Collected data entries:
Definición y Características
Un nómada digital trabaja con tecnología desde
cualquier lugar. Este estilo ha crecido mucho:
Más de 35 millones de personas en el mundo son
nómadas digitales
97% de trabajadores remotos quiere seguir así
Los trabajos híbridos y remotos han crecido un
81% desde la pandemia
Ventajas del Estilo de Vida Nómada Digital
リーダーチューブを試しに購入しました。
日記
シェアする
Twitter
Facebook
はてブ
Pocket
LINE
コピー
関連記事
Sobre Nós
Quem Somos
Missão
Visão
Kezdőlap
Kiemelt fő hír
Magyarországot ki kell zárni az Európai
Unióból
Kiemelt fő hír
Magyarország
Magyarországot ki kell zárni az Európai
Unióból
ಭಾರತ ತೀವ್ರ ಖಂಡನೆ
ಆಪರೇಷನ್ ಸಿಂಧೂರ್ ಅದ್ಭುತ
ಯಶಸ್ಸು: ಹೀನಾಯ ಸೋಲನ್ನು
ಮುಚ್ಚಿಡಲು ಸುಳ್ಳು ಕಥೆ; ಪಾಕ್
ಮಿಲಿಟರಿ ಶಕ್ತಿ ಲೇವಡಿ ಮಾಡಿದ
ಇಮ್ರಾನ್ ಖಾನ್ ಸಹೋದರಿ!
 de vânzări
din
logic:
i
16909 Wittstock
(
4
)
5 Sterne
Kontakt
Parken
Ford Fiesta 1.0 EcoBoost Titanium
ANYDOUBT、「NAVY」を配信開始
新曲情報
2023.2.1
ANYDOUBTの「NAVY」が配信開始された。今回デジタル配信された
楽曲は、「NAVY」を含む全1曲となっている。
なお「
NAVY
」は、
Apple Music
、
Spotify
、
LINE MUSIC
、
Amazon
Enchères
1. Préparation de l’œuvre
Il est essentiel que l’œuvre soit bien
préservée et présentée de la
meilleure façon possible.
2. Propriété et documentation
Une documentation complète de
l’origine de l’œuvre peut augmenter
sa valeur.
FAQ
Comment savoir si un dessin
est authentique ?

### [PROMPT]
Across all the records above, count the lines that contain "NAVY" and reply with only the number.

### [YOUR RESPONSE]
4